Le Serpentard avait du retard. Il avait quitté le bar après s'être assuré que l'étudiante n'y soit plus. Celle-ci avait rejoint son amie avec les sportifs balèzes et avaient quittés la taverne avec eux, s'esclaffant au moindre jeu de mot pourris de ces derniers. Scorpius connaissait ce genre de nanas. Elle faisait partie de ces filles sérieuses en cours mais qui le temps des vacances, cherchaient avant tout le risque et les plaisirs interdits. Au fond, elle ne cherchait qu'à se détendre et se vider la tête, tout comme lui. Enfin, il avait essayé et avait échoué lamentablement.

Lorsqu'il traversa le grand hall de l'école de sorcellerie, il entendit les bruits d'élèves surexcités émanés de la Grande Salle.
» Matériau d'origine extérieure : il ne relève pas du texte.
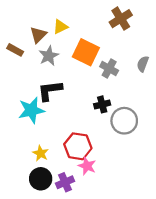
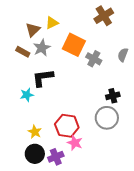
brown rectangle: (15, 50) -> (23, 52), moved
black cross: (102, 104) -> (113, 96), moved
cyan star: (31, 110) -> (27, 95), size x0.6
gray circle: (124, 121) -> (107, 118), moved

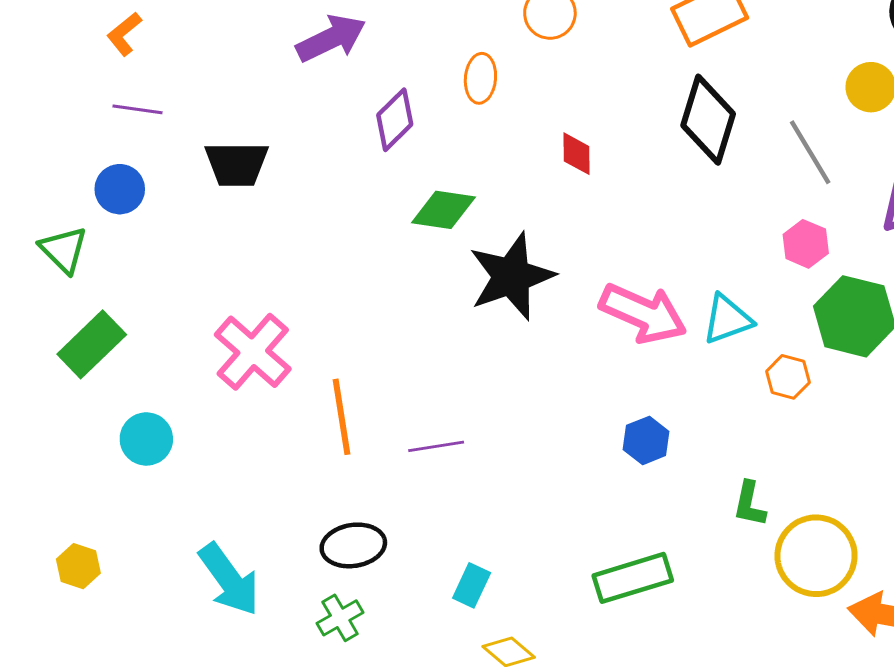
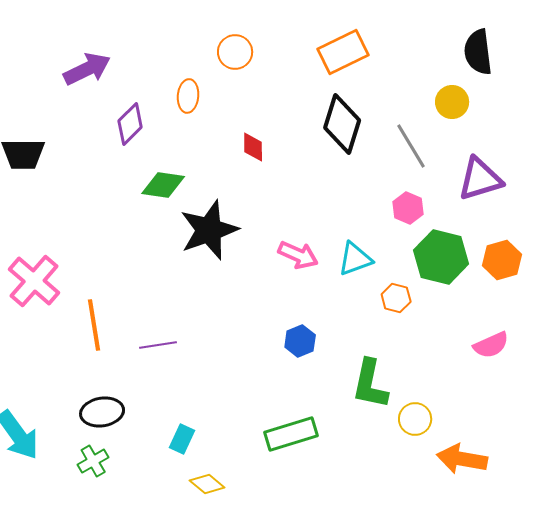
pink arrow: (643, 313) -> (298, 255), size x0.7
green L-shape: (750, 504) -> (370, 384), size x1.6
yellow circle: (816, 556) -> (415, 419), size x0.6

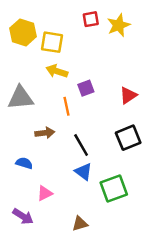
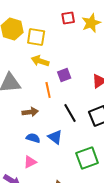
black line: (81, 145) -> (70, 113), moved
blue semicircle: (24, 163) -> (33, 138), moved
blue triangle: (83, 172) -> (55, 137), moved

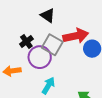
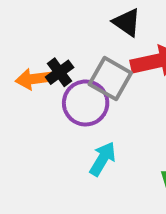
black triangle: (48, 15) -> (127, 22), moved
orange arrow: (12, 71) -> (34, 79), moved

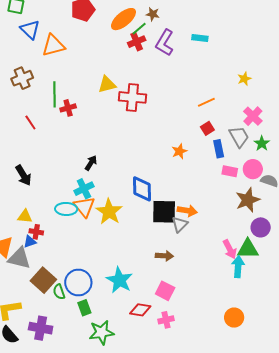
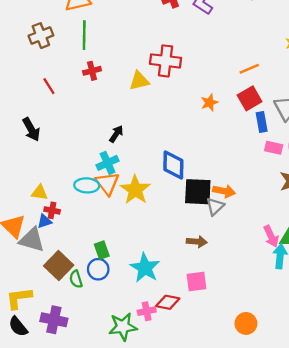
yellow triangle: (107, 84) -> (139, 81), moved
green line: (55, 94) -> (84, 35), moved
red square: (207, 128) -> (250, 98), size x1.5
orange star: (179, 151) -> (209, 103), moved
black arrow: (23, 175) -> (31, 129), moved
blue circle: (78, 283) -> (98, 269), size x0.7
pink square: (165, 291) -> (196, 281), turned -36
green rectangle: (84, 308) -> (102, 250), moved
orange circle: (234, 318) -> (246, 323), moved
pink cross: (166, 320) -> (147, 311), moved

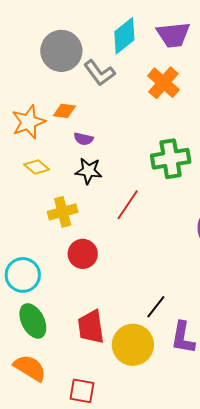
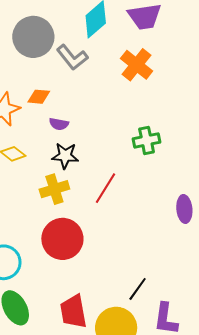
green cross: (171, 159) -> (147, 140), size x0.7
yellow cross: (63, 212) -> (54, 189), moved
red circle: (83, 254) -> (62, 239), size x1.4

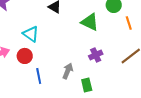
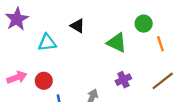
cyan triangle: (31, 34) -> (47, 43), moved, turned -42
Scorpius n'eut pas la force d'affronter le regard des professeurs, certainement prévenus de son absence par un Rusard trop tatillon à l'appel. Il n'avait pas non plus envie de se justifier auprès d'Albus qui ne manquerait pas de lui faire remarquer qu'il n'avait aucune mesure. Il exécrait l'idée de voir Rose et Chase roucouler à distance après leur escapade romantique dans le salon de thé de Madame Pieddodu. Tout ce qu'il voulait, c'était une bonne douche, une cigarette et une bonne nuit de sommeil.
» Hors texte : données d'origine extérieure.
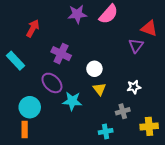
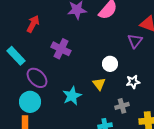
white circle: (94, 69) -> (110, 64), moved
purple ellipse: (52, 83) -> (37, 78), moved
cyan star: (72, 101) -> (72, 96), turned -30

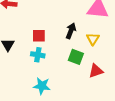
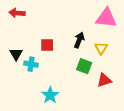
cyan cross: (38, 55) -> (31, 64), moved
cyan star: (42, 86) -> (50, 95), turned 30

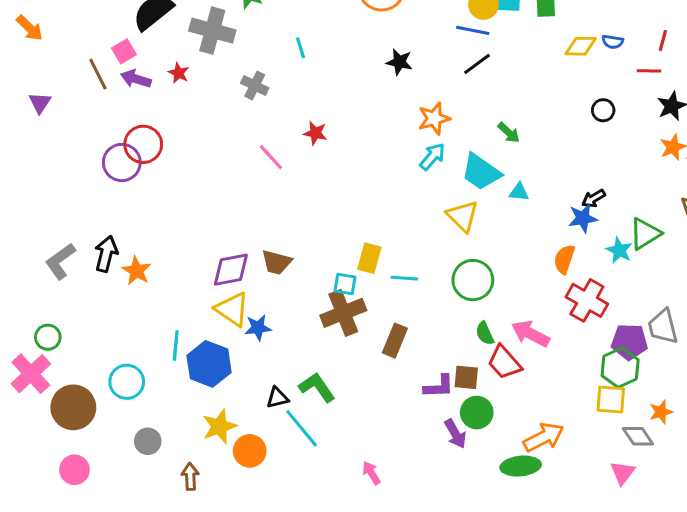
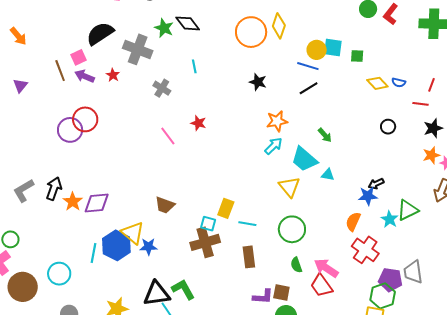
yellow diamond: (581, 46) -> (377, 83), turned 40
purple diamond: (231, 270) -> (97, 203), moved
brown rectangle: (395, 341) -> (249, 257), moved, turned -35
red trapezoid: (504, 362) -> (321, 286), moved
blue hexagon: (209, 364) -> (116, 245), moved
black triangle: (277, 398) -> (157, 294), size x1.8

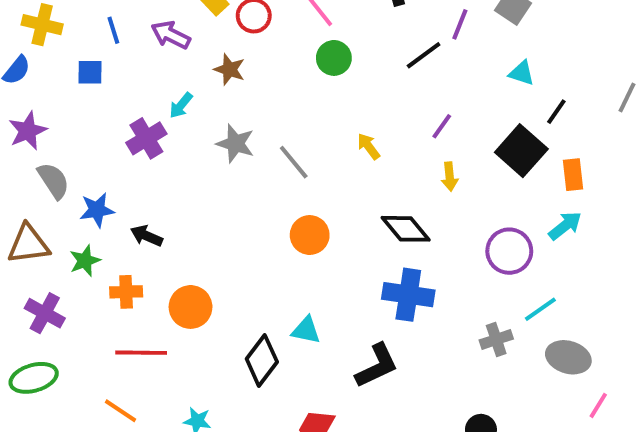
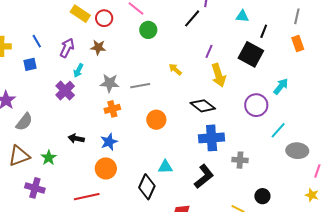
purple arrow: (171, 35) -> (67, 48), moved, turned 102
gray line: (294, 162) -> (140, 86), turned -48
orange rectangle: (573, 175) -> (298, 43), moved
yellow arrow: (450, 177) -> (219, 75), size x1.6
gray semicircle: (53, 181) -> (24, 122), turned 84
blue star: (97, 210) -> (109, 142), moved
orange cross: (126, 292) -> (112, 109), moved
gray cross: (496, 340) -> (240, 160), moved, turned 35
Il dépassa les immenses portes de la Grande Salle en ignorant les grommellements de protestation de son estomac. Il monta directement l'escalier principal qui, pour une fois, ne s'amusa pas à le perdre à travers les étages. Il arriva, exténué, devant la gargouille qui, devant son expression abattue, ne chercha même pas à lui demander le mot de passe.
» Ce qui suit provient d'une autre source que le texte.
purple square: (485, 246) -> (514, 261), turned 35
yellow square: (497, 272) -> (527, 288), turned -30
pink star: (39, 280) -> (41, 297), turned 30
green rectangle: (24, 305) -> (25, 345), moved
Lorsque Scorpius passa la tête par l'entrée du dortoir des préfets, celui-ci s'immobilisa. Il n'était pas le seul à avoir eu l'idée de sauter le festin d'Halloween pour batifoler dans les dortoirs déserts. Il reconnut, à son plus grand désespoir, ce grand con de Chase vautré dans l'un des immenses canapé de leur salle commune, en charmante compagnie. Le couple se léchait la glotte sans pudeur et Scorpius comprit que Rose et Chase n'avaient pas perdu de temps.

Il s'arrêta sur le perron, hésitant. Plusieurs options se présentaient à lui mais aucune ne lui convenait. Dans un monde parfait, il aurait filé dans sa chambre et se serait fumé une bonne dizaine de clopes en espérant refouler l'incident des toilettes. A la place, il avait le choix entre retourner dans la Grande Salle en s'attirant tous les regards dûs à son retard, ou traverser la salle commune en ignorant royalement le couple enlacé.

Au moins, la partie où il traversait la pièce sans se retourner était l'épreuve la plus rapide. Même s'il n'avait aucune envie d'apercevoir un bout de Rose en train d'appliquer ses leçons avec son pire ennemi.

Scorpius pressa le pas, le plus discrètement possible. Le couple ne remarqua même pas son arrivée. Nullement gêné, ils se tortillaient sur le velour rouge du divan trois places en se pelotant sans retenue. Scorpius ne put s'empêcher de tourner légèrement la tête vers les deux amoureux impudiques.

Il stoppa brusquement.

Les cheveux de la fille n'étaient pas roux mais blonds. Ce n'était pas Rose dans les bras de Chase mais une autre fille.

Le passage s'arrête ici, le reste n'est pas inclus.